* [Task brief]: Each line from the one that contains "[検索] (384, 208)" to the end of the entries must be copied word for word, and only those lines.

Exercise inputs Start Marker

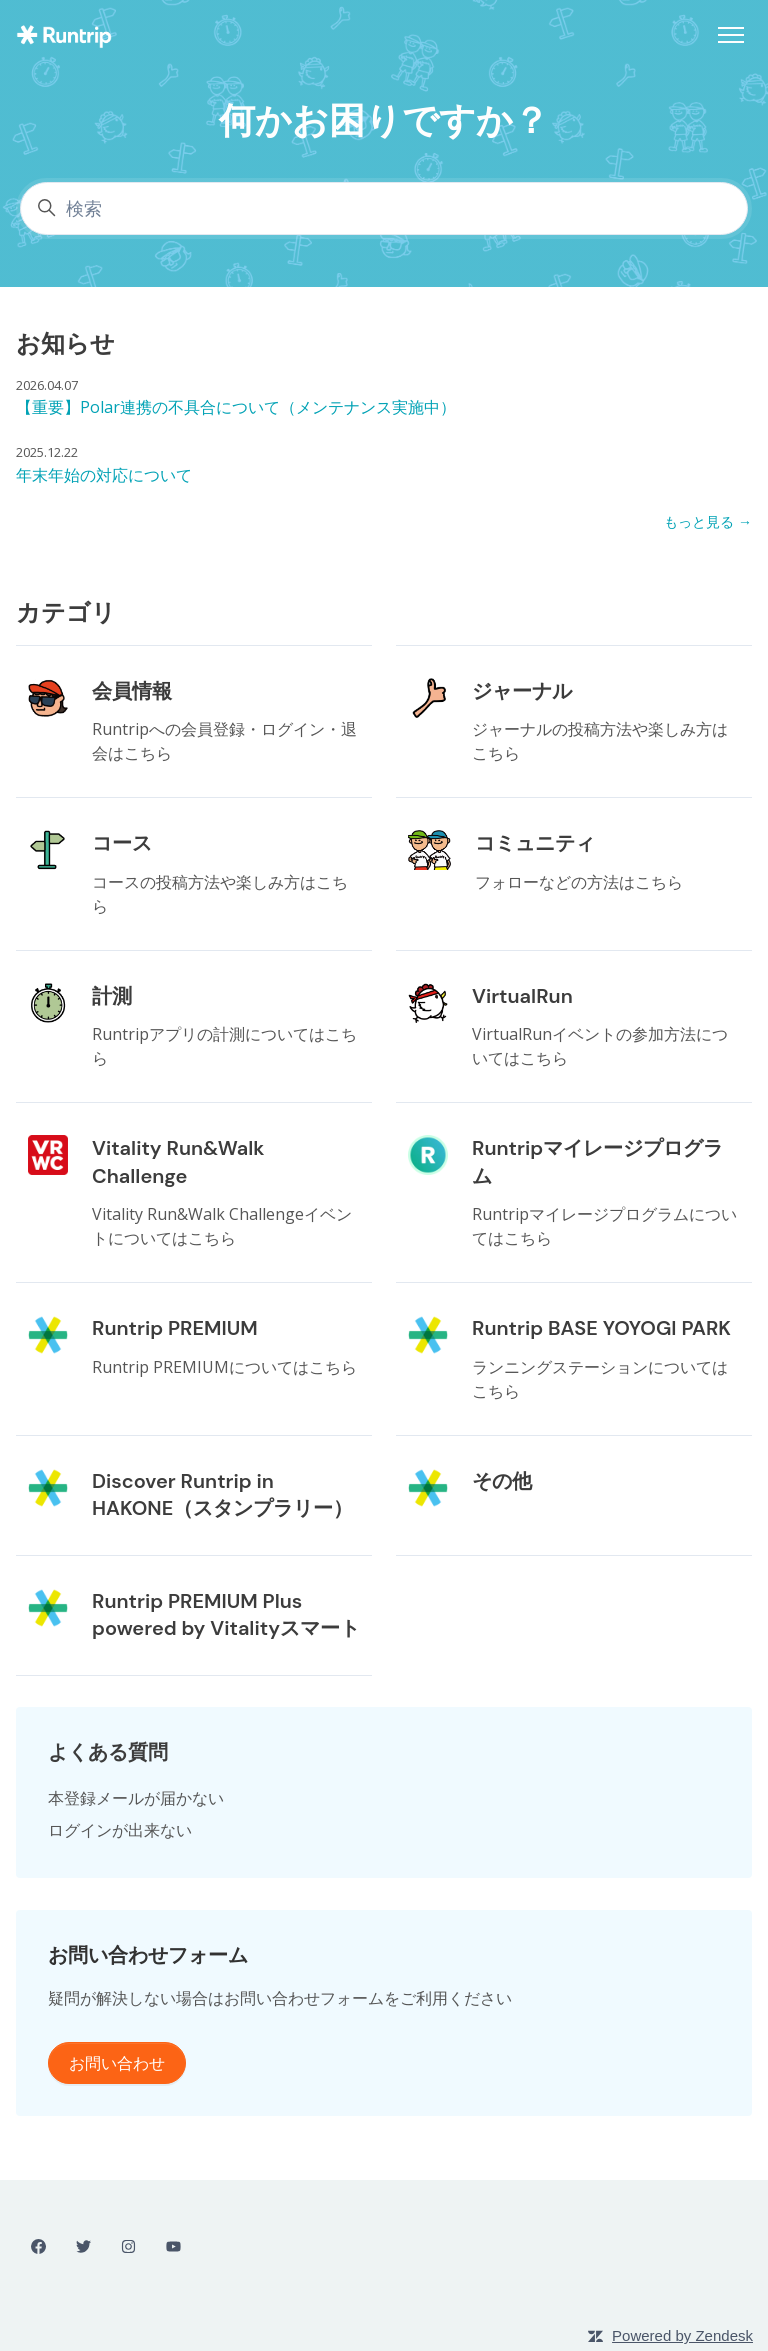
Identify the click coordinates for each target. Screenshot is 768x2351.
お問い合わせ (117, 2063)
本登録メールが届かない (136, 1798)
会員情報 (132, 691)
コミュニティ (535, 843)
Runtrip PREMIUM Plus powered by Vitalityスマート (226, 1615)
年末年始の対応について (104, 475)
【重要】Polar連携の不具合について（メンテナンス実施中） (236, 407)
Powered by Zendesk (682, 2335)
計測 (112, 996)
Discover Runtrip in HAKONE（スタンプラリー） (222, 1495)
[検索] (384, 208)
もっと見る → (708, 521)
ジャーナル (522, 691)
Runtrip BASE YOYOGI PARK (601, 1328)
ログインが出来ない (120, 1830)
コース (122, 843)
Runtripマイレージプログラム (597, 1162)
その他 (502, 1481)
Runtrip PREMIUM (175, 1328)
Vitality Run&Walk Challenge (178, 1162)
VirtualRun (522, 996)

Exercise inputs End Marker

* [Result]:
[検索] (384, 208)
もっと見る → (708, 521)
ジャーナル (522, 691)
Runtrip BASE YOYOGI PARK (601, 1328)
ログインが出来ない (120, 1830)
コース (122, 843)
Runtripマイレージプログラム (597, 1162)
その他 (502, 1481)
Runtrip PREMIUM (175, 1328)
Vitality Run&Walk Challenge (178, 1162)
VirtualRun (522, 996)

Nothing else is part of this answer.